Our hardware also has a register regioning system that allows you to access up to two physical registers with a single instruction (so you can get 8 doubles or 16 floats).

More information about register regioning can be found in any Intel graphics PRM. The one for Ivy Bridge is pretty easy to navigate.

Register sizes

Every register has a concept of size. Hardware registers (physical or otherwise) and messages will be specified in terms of a number of physical registers. Other registers have a three-dimensional size; a number of bits, a width, and a length. The number of bits is fairly obvious: 32 for float/int, 16 for hf, 64 for double, etc. The width is the number of SIMD channels stored in the register.

Execution masks and interference

Most values, in particular anything in a GLSL variable, exist in a per-SIMD-channel way. These registers can be treated with the normal SSA-based interference rules. Consider the following example:

float a = 1.0;
if (foo) {
    b = 0.5;
    use(b);
} else {
    use(a);
}

If foo has different values for different SIMD channels, then the only channels of b that are set to 0.5 and used will be the channels where foo is true. Similarly, the only channels of a that will be used are the channels where foo is false. Therefore, we can freely assign a and b to the same register without any harm.
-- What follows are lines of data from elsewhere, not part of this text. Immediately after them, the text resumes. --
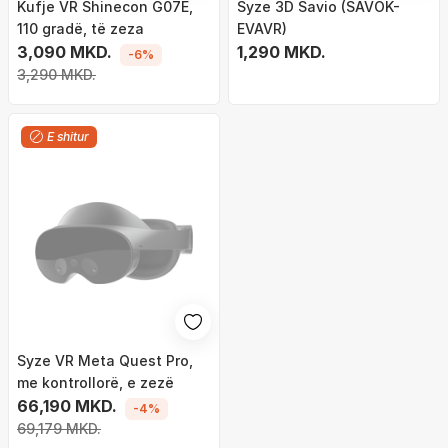
Kufje VR Shinecon G07E,
Syze 3D Savio (SAVOK-
110 gradë, të zeza
EVAVR)
3,090 MKD.
1,290 MKD.
-6%
3,290 MKD.
E shitur
Syze VR Meta Quest Pro,
me kontrollorë, e zezë
66,190 MKD.
-4%
69,179 MKD.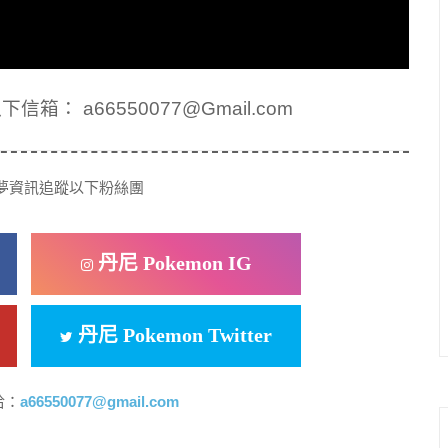
： a66550077@Gmail.com
夢資訊追蹤以下粉絲團
丹尼 Pokemon IG
丹尼 Pokemon Twitter
洽：
a66550077@gmail.com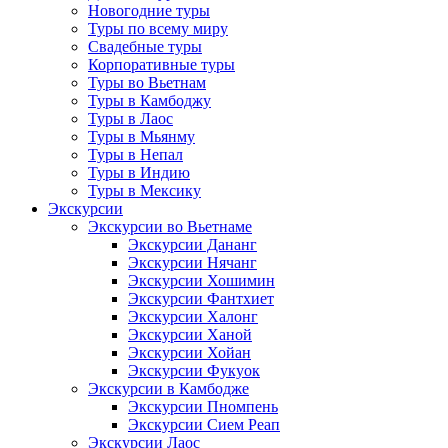
Новогодние туры
Туры по всему миру
Свадебные туры
Корпоративные туры
Туры во Вьетнам
Туры в Камбоджу
Туры в Лаос
Туры в Мьянму
Туры в Непал
Туры в Индию
Туры в Мексику
Экскурсии
Экскурсии во Вьетнаме
Экскурсии Дананг
Экскурсии Нячанг
Экскурсии Хошимин
Экскурсии Фантхиет
Экскурсии Халонг
Экскурсии Ханой
Экскурсии Хойан
Экскурсии Фукуок
Экскурсии в Камбодже
Экскурсии Пномпень
Экскурсии Сием Реап
Экскурсии Лаос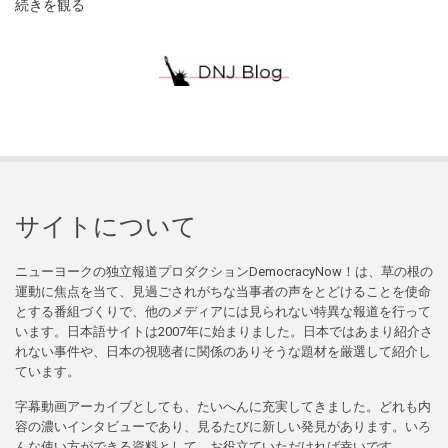
続きを観る
サイトについて
ニューヨークの独立報道プロダクションDemocracyNow！は、草の根の
運動に焦点を当て、見過ごされがちな当事者の声をとどけることを使命
とする番組づくりで、他のメディアには見られない特異な報道を行って
います。日本語サイトは2007年に始まりました。日本ではあまり紹介さ
れない事件や、日本の視聴者に関係のありそうな題材を厳選して紹介し
ています。
字幕動画アーカイブとしても、たいへんに充実してきました。どれも内
容の濃いインタビューであり、見るたびに新しい発見があります。いろ
んな使い方ができる資料として、お役立ていただければ幸いです。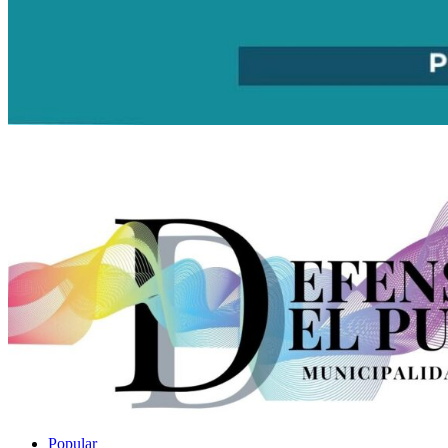
Popular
The situation is quite different if the assignment to b happens to all channels regardless of the execution mask. In this case, assigning a and b to the same register will cause the values we want in a to be squashed by the assignment to be so they have to be in separate registers.

For the sake of clearer discussion, will use the term SIMD-local to refer to a register that is only used in a per-SIMD-channel way and SIMD-global to refer to anything else.

Bit sizes and exec offsets.

These issues become even more interesting when you throw in quarter control and non-32-bit types. With these added complexities, the execution masks do not always apply to the same 32-bit slice of any given register. Instead, it may apply to 16-bit or 64-bit slices. For alternate quarter controls, you can have the second half of the mask apply to the given set of 32-bit slices instead of the first.

Register files

In the current backend IR's, we have a variety of different register files that indicate different things. This has worked pretty well, and we probably want to do the same type of thing in a new IR. I think we want the following register files:

  • ATTR: Push attribute registers. These registers will be pushed by the vertex fetching hardware and are considered to be "defined" at the start of the program. These are per-SIMD-channel and as such, have a width equal to the dispatch width.

  • UNIFORM: Push uniform registers. These registers store uniform push constants that are loaded by the hardware for use and are considered to be "defined" at the start of the program. These are uniform values and as such always have a width of 1.

  • HW_REG: An actual physical hardware register. These are needed for a variety of setup tasks. Usually, we only use g0 and g1, but there are other times when we need a particular physical register. Hardware registers don't really have a width per se but we do need some way of specifying what hardware registers get touched. Hardware registers will allow full register regioning. Reads/writes to physcal hardware registers cannot be reordered.

  • Allocated HW_REG: An allocated hardware register is similar to a hardware register in that it allows multiple writes, partial writes, full register regioning, and are SIMD-global. The primary difference between allocated and physical hardware registers is that allocated hardware registers get their actual register number assigned by the allocator. In order to allow for SSA-based allocation, any given allocated hardware register may only be used in a single basic block. (It will be considered to be defined at the first use/def and all other use/defs will be considered uses.) We may implement this by simply using a register number of -1 to indicate that it should be allocated.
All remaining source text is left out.